◆ **Exercise material**
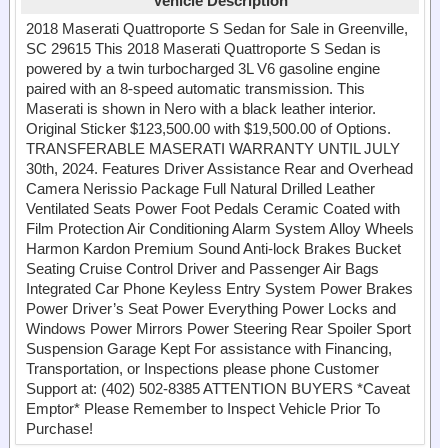
Vehicle Description
2018 Maserati Quattroporte S Sedan for Sale in Greenville,
SC 29615 This 2018 Maserati Quattroporte S Sedan is
powered by a twin turbocharged 3L V6 gasoline engine
paired with an 8-speed automatic transmission. This
Maserati is shown in Nero with a black leather interior.
Original Sticker $123,500.00 with $19,500.00 of Options.
TRANSFERABLE MASERATI WARRANTY UNTIL JULY
30th, 2024. Features Driver Assistance Rear and Overhead
Camera Nerissio Package Full Natural Drilled Leather
Ventilated Seats Power Foot Pedals Ceramic Coated with
Film Protection Air Conditioning Alarm System Alloy Wheels
Harmon Kardon Premium Sound Anti-lock Brakes Bucket
Seating Cruise Control Driver and Passenger Air Bags
Integrated Car Phone Keyless Entry System Power Brakes
Power Driver’s Seat Power Everything Power Locks and
Windows Power Mirrors Power Steering Rear Spoiler Sport
Suspension Garage Kept For assistance with Financing,
Transportation, or Inspections please phone Customer
Support at: (402) 502-8385 ATTENTION BUYERS *Caveat
Emptor* Please Remember to Inspect Vehicle Prior To
Purchase!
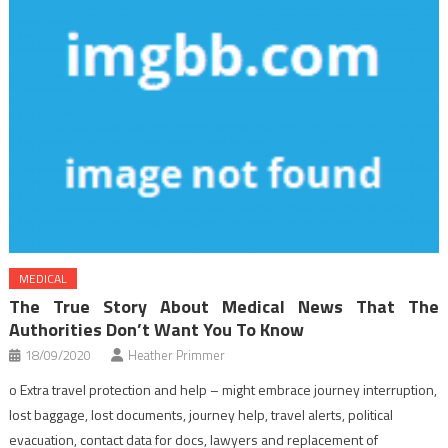
MEDICAL
The True Story About Medical News That The
Authorities Don’t Want You To Know
18/09/2020
Heather Primmer
o Extra travel protection and help – might embrace journey interruption,
lost baggage, lost documents, journey help, travel alerts, political
evacuation, contact data for docs, lawyers and replacement of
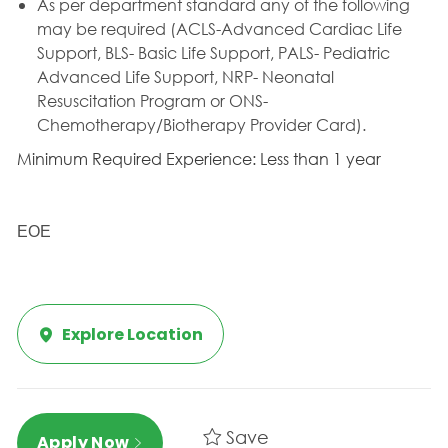
As per department standard any of the following
may be required (ACLS-Advanced Cardiac Life
Support, BLS- Basic Life Support, PALS- Pediatric
Advanced Life Support, NRP- Neonatal
Resuscitation Program or ONS-
Chemotherapy/Biotherapy Provider Card).
Minimum Required Experience: Less than 1 year
EOE
Explore Location
Save
Apply Now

◆ **About this task**
Wherever a line of the listing above contains the string "travel", copy that line.

◆ **Response**
o Extra travel protection and help – might embrace journey interruption,
lost baggage, lost documents, journey help, travel alerts, political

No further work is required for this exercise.